** Saved entries **

"""

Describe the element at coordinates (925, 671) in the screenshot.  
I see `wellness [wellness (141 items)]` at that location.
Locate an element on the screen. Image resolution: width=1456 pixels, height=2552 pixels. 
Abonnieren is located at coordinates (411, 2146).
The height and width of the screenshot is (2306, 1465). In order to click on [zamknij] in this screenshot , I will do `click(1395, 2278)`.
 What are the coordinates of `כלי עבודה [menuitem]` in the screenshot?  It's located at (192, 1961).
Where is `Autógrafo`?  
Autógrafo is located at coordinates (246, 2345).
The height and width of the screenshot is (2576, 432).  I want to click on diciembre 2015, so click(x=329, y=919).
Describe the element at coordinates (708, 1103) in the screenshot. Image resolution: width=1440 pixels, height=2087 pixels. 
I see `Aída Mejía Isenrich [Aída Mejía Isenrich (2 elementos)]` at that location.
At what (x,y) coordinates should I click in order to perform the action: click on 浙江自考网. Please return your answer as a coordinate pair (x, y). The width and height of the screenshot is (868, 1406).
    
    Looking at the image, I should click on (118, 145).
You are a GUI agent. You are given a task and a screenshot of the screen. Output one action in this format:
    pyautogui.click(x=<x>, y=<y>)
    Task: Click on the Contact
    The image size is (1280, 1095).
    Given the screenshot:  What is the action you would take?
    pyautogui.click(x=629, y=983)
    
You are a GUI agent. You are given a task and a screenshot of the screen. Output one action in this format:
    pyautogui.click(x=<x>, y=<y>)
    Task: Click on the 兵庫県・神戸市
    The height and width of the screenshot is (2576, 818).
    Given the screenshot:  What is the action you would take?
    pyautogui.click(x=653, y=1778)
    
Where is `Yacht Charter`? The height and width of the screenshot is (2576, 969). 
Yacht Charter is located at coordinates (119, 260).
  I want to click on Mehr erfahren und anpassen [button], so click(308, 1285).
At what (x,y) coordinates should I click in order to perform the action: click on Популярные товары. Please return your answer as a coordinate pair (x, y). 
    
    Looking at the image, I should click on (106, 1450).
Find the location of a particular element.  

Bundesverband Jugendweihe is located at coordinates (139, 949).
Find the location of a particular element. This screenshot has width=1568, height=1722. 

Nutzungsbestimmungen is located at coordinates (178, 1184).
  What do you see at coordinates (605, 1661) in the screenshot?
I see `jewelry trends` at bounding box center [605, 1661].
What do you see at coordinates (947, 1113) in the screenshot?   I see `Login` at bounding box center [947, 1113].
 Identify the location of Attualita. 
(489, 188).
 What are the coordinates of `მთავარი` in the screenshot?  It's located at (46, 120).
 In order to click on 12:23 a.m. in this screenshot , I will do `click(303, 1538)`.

"""

** Exercise goal **
Give again, word for word, the records from their first line to the one with "The height and width of the screenshot is (2576, 432).", and leave out all else.

** Result below **
Describe the element at coordinates (925, 671) in the screenshot.  
I see `wellness [wellness (141 items)]` at that location.
Locate an element on the screen. Image resolution: width=1456 pixels, height=2552 pixels. 
Abonnieren is located at coordinates (411, 2146).
The height and width of the screenshot is (2306, 1465). In order to click on [zamknij] in this screenshot , I will do `click(1395, 2278)`.
 What are the coordinates of `כלי עבודה [menuitem]` in the screenshot?  It's located at (192, 1961).
Where is `Autógrafo`?  
Autógrafo is located at coordinates (246, 2345).
The height and width of the screenshot is (2576, 432).  I want to click on diciembre 2015, so click(x=329, y=919).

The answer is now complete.